When Manny didn't care all the time, the Red Sox typically responded by batting him cleanup. Now it's possible they're responding by claiming – what? – foul play?
"I wish I could get players to hit .347," Boras said Friday night, referring to Ramirez's July batting average. "I wish I could get them to lead their teams in on-base percentage and slugging percentage. If I could do that, have an impact on that, I'd proudly take credit for it."
Boras wouldn't say so, but if he manipulated anything, it was Ramirez's no-trade rights. He knew – we all knew – the Red Sox simply had to trade Manny, because they decided it was time to trade him. There was no turning back, so unlike the 2006 deadline.

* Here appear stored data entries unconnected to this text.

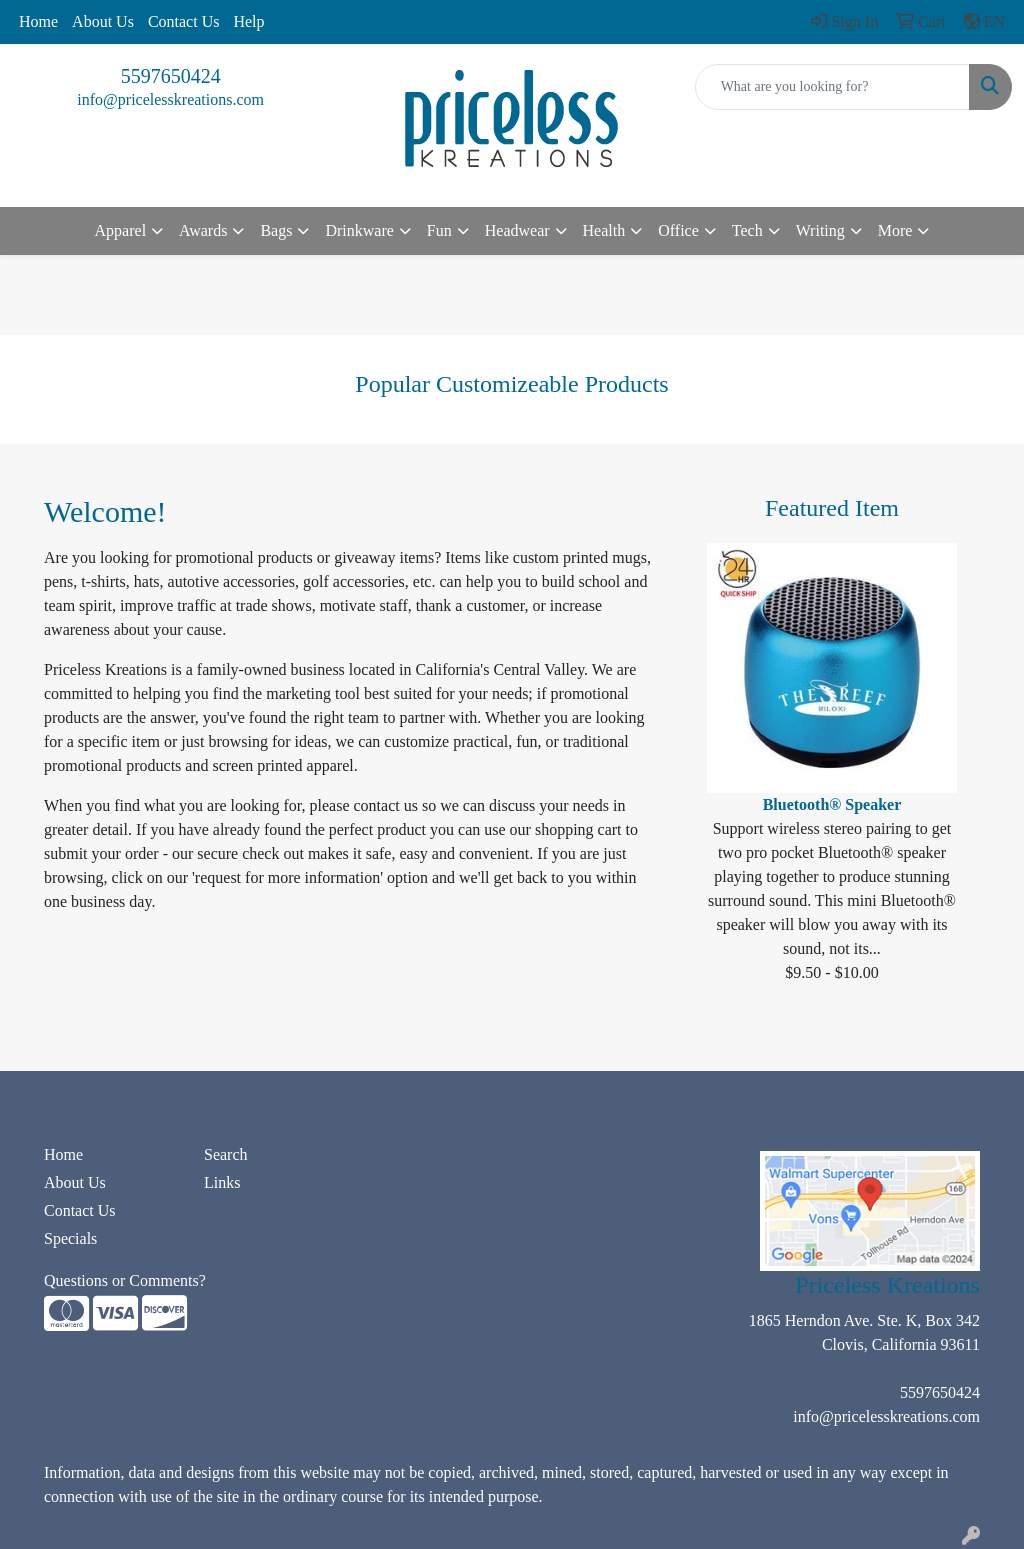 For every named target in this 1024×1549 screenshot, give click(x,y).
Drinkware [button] (359, 230)
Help (248, 21)
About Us (103, 21)
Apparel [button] (121, 230)
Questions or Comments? (125, 1280)
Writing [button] (820, 230)
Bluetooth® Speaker (832, 804)
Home (38, 21)
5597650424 (171, 76)
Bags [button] (276, 230)
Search (226, 1154)
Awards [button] (203, 230)
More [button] (895, 230)
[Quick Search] (832, 87)
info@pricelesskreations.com (170, 99)
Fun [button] (439, 230)
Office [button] (678, 230)
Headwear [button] (517, 230)
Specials (70, 1238)
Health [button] (604, 230)
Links (222, 1182)
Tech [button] (747, 230)
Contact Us (184, 21) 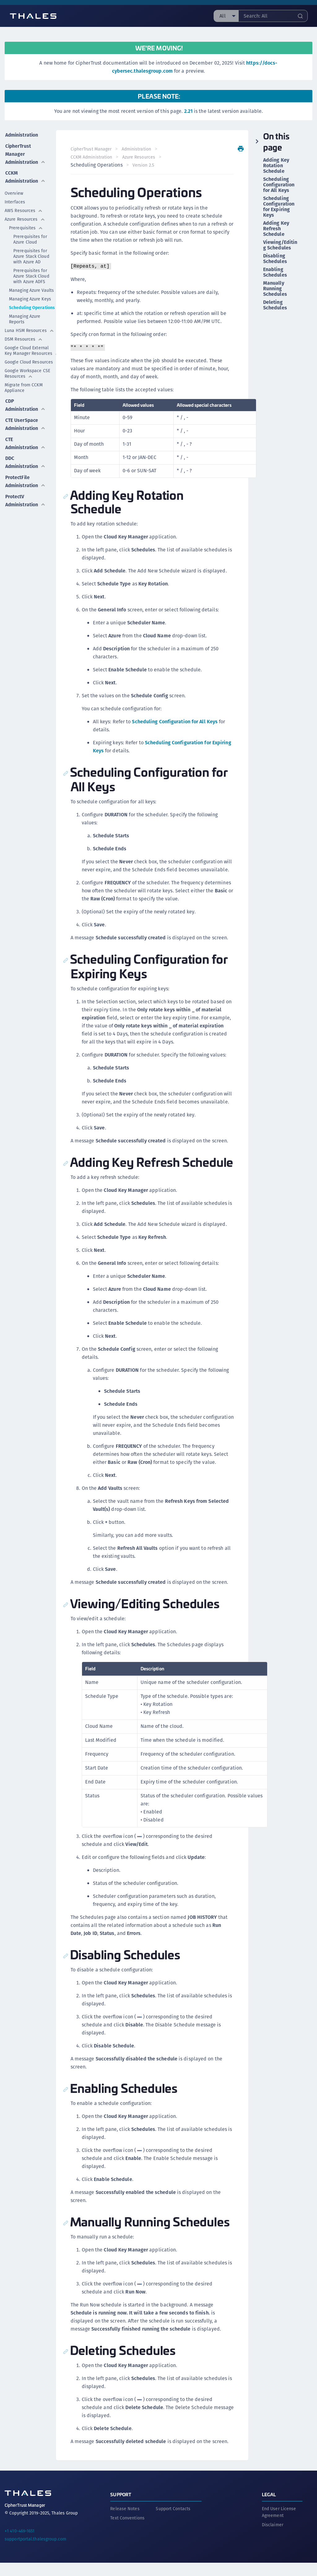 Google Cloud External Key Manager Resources (30, 349)
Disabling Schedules (275, 258)
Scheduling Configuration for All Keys (175, 721)
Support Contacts (173, 2522)
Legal (269, 2507)
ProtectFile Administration (25, 476)
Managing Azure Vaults (31, 288)
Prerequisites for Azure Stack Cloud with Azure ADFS (31, 274)
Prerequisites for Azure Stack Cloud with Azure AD (31, 254)
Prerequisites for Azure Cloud (30, 237)
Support (120, 2507)
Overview (14, 191)
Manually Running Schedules (275, 288)
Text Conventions (127, 2531)
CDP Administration (25, 402)
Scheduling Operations (32, 306)
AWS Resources (24, 209)
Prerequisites (26, 226)
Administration (22, 134)
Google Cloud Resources (30, 360)
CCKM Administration (25, 175)
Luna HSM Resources (29, 329)
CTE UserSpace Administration (25, 421)
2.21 (188, 111)
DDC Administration (25, 458)
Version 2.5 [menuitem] (143, 165)
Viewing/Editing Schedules (280, 245)
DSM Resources (24, 337)
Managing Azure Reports (24, 317)
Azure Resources (25, 217)
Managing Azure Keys (30, 297)
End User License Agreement (279, 2525)
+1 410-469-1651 (20, 2544)
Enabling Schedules (275, 272)
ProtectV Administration (25, 495)
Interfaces (15, 200)
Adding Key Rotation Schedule (276, 165)
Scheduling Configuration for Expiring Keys (278, 207)
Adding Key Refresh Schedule (276, 228)
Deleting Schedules (275, 305)
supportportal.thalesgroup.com (35, 2552)
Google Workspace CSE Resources (27, 371)
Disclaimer (272, 2538)
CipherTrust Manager (91, 149)
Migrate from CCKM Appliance (24, 386)
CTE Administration (25, 439)
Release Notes (124, 2522)
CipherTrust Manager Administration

What Boras orchestrated was Manny in L.A., not Florida, and not Philadelphia. He brought Manny to a team starved for a big bat and a little charisma. He brought Manny to a place where the grocery store lines have bigger stars than him, two years after Manny complained to Red Sox executives the Boston fishbowl had become too confining for him. He brought bilingual Manny to a bilingual town, far away from turmoil and hurt feelings and utter exhaustion from Manny's whole act.
Boras would not be paid unless Ramirez became a free agent at the end of the season, which is what happens now. So, as many things do, this worked out just fine for Boras. There is some question as to whether there is a market out there that will bring Ramirez $20 million a season, which is what he would have made had he played hard and been productive for the Red Sox. Ultimately, he didn't play his way out of Boston; he sulked his way out, and talked his way out, and forced his way out.
Manny will turn 37 early next season and if $20 million doesn't sound like too much now, it might in a year or two. Especially if he's still having those knee problems. Now, if he could just recall which one is bothering him.
The Red Sox will remind him. They've seen it all before. They should. They created him.